The Holy Ghost will enter the sinners' dreams; He will give them visions. Don't think that all dreams and visions are given to Christians. Sinners have probably more than anyone else.

"They will dream dreams, and see visions...."

He will manipulate their dreams, implanting messages on the subconscious mind. Some of the dreams are real and they keep recurring. The vision is like a supernatural altar call. The Spirit shows them what they could be, what life could be like if they gave it to Christ. Pictures keep flashing in their minds that won't go away, visions of what life could and should be for them.

"Your sons and daughters shall prophesy...."

It doesn't say these prophets are trained ministers or experienced Christians who are into the deeper things of God. Any sons and any daughters shall prophesy.

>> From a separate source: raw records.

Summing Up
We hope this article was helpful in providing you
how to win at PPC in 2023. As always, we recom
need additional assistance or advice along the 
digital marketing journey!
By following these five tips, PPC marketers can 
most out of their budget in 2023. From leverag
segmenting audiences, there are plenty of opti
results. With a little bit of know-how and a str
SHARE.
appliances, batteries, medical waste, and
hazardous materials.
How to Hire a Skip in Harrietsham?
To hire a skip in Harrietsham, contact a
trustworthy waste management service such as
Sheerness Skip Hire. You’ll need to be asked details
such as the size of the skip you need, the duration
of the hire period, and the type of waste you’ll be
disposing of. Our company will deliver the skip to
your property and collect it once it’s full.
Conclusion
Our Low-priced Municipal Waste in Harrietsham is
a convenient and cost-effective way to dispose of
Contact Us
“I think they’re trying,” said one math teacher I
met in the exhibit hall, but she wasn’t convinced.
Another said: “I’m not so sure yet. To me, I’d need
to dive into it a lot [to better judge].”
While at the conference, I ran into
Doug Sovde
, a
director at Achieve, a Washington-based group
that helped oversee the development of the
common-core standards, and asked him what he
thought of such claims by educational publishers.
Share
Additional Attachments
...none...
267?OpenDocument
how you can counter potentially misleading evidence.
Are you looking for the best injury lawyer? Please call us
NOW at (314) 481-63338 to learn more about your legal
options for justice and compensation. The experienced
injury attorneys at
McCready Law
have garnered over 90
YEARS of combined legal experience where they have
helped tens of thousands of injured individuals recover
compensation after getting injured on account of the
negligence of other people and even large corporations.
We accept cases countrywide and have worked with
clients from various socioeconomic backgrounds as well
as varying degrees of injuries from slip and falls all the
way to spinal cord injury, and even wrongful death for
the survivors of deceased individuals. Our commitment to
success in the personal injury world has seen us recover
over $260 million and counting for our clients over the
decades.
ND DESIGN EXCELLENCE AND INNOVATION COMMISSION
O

This explains clearly the mission of the Holy Spirit on earth: to come upon people and turn them into prophets. A prophet is one who tells a supernatural story because he has experienced a supernatural deliverance. The Holy Spirit is doing this miraculous work right now all over the world. He is healing and turning homosexuals into prophets for Christ. Addicts are prophesying about their miracle of healing. Prostitutes, alcoholics, and street people are all walking away from the slavery of Satan and are turning to Christ, and they are prophesying. What miracle stories! He is turning sinners into prophets!

The Old Testament prophets did not experience the miracle these new prophets have. Isaiah, Jeremiah, Ezekiel, and Joel all talked about the miracles of deliverance that were to come, but they didn't get it. They must take their seats and listen humbly as these new prophets tell how Christ the Lord set them free.

If you are going to flow with the Spirit, you must expand your small world. Take off all limitations. Move into the miraculous and go after your liberty now!